# When does the Central Limit Theorem kick in?

The central limit theorem states that regardless of the original distribution of the data, the sample mean of n independent observations will approach normality as n goes to infinity. This theorem allows scientists to use the plethora of statistical tests that exist which contain a normality assumption. For instance, the t-statistic consists of a normal random variable divided by the square root of a chi-square random variable divided by its degrees of freedom. The t-test can be applied to many samples that are not normally distributed because their mean, as the CLT says, is approximately normal.

I have often wondered, though, how much is enough? Many textbooks and professors will say 20, 30, or 50. However, I could find no formalized guidelines that justified these numbers. So, I have done some rough simulations to provide a reference for when the CLT “kicks in,” depending on the original distribution. In reality we do not often know the generating distribution, but the general shape of the distribution might indicate what common distribution it is similar to.

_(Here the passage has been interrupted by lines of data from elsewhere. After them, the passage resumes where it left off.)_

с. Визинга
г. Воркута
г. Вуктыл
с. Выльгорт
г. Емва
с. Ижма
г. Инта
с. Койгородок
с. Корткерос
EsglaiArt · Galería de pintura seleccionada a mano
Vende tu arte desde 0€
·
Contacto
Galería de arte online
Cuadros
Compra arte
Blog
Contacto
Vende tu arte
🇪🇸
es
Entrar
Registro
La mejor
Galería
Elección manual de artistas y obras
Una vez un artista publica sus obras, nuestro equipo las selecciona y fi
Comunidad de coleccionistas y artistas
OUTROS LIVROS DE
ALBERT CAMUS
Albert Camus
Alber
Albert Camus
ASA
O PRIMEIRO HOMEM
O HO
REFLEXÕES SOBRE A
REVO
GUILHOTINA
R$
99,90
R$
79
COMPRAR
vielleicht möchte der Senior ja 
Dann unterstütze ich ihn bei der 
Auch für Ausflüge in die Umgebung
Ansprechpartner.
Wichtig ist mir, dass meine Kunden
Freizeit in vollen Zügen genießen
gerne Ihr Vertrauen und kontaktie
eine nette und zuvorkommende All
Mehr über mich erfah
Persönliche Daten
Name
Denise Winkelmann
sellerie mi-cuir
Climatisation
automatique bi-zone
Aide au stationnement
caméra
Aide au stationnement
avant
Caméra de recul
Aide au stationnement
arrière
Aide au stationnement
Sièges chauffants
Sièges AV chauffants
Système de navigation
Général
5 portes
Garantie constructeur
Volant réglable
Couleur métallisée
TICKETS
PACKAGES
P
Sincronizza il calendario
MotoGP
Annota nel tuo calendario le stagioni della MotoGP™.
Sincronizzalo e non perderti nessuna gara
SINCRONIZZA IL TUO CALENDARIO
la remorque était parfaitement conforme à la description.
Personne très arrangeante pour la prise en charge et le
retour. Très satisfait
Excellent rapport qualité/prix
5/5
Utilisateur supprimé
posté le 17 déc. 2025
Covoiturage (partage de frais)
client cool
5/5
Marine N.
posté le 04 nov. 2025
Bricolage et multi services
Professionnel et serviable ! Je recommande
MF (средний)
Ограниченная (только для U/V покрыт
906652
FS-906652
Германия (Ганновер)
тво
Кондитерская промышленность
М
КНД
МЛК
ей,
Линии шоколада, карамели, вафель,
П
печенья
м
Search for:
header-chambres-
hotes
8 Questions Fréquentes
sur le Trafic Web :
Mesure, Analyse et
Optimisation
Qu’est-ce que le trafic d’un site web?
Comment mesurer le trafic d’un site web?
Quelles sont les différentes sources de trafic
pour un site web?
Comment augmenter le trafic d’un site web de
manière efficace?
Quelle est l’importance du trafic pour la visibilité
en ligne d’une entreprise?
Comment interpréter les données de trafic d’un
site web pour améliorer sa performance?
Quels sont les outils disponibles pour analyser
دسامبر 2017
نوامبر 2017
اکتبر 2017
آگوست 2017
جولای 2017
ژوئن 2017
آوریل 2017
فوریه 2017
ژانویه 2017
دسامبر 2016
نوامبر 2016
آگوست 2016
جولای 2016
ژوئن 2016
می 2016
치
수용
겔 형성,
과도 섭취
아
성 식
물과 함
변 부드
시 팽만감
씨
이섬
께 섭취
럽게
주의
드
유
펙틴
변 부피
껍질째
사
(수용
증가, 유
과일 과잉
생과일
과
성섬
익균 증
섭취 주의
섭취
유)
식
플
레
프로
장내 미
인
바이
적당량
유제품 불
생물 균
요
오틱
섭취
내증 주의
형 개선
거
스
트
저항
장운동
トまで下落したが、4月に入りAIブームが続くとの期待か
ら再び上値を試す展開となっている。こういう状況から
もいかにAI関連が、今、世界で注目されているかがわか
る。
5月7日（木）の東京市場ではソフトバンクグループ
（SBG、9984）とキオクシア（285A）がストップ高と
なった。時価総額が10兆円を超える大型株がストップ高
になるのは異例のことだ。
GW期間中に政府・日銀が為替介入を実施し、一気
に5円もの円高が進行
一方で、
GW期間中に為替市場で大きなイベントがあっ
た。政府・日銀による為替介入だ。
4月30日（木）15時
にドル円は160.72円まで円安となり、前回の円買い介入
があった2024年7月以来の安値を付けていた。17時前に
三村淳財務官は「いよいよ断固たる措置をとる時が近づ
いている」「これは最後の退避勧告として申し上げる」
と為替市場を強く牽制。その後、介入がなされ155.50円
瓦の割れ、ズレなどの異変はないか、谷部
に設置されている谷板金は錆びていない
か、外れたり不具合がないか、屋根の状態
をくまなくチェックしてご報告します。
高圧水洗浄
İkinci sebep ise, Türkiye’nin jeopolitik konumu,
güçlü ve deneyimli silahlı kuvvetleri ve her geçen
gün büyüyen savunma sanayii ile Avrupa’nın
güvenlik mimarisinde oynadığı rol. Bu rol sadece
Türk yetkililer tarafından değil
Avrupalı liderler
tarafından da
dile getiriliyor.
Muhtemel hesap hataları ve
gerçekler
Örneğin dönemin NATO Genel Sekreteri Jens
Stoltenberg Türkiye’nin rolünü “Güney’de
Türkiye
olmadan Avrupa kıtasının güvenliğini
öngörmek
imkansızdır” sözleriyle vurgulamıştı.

Here is the code for the simulation, done in RStudio (0.94.84):

x<-matrix(nrow=1000, ncol=100)

for(j in 1:100){

for(i in 1:100){

x[i,j]<-mean(rnorm(50))}

temp<-shapiro.test(x[ ,j])

if(temp$p.value<=0.05){print(temp$p.value)}}

The above code will perform the following tasks:

- generate 50 observations from a normal (or any distribution with finite variance) and calculate a mean. This process is repeated 100 times, generating 100 means
- A Shapiro-Wilks test is used to ascertain normality. Then, this entire process, including step 1, is repeated 100 times. We now have the results of 100 Shapiro-Wilks tests, each of which tested the distribution of 100 means.
- Of the 100 Shapiro-Wilks tests, any tests that had a p-value less than or equal to 0.05 are printed. If about 5 are printed (I’m personally alright with 4-6), then the distribution of those sample means are considered normal (i.e., the test is rejecting at the correct alpha-level).

Now, I provide a list of the samples sizes needed to achieve normality of the sample means. These results were calculated using the above code and starting with a sample size of 5, and increasing the sample size by 5 as needed until normality is achieved. The distributions used are: binomial, poisson, exponential, beta, gamma, chi-square, and t.

- Binomial (size = half of sample size rounded down, probability = 0.5): 20 (4 rejections)
- Poisson (lambda = 2): 20 (4 rejections)
- Exponential (rate=0.5): 140 (6 rejections)
- Beta (shape = 2, scale = 2): 5 (1 rejection)
- Gamma (shape = 2, scale = 2): 120 (1 rejection). However, this value seemed to be an extreme case after replication. After, replication, the more reasonable sample size seems to be 155 (5 rejections).
- Chi-square (degree of freedom = n-1, ncp = 0): 25 (5 rejections)
- t (degree of freedom = n-1, ncp = 0): 10 (4 rejections)

This experiment shows us that while the binomial, poisson, beta, chi-square, and t distributions are all approximately normal at the “textbook” sample sizes, the exponential and the gamma required quite large sample sizes for the means to be distributed normally. This was surprising to me.

This post was my first attempt at a simulation. It is possible that the simulation methodology, or the parameter values for each distribution, were used inappropriately. I invite comments and suggestions on improving the methodology if anyone has criticisms.

Love it 🙂

Correction to the code. Matrix “x” should have only 100 rows. I am not sure whether this affected the shapiro-wilks tests (i.e., missing values might have been counted as a mean of 0). I will do some testing and report the results.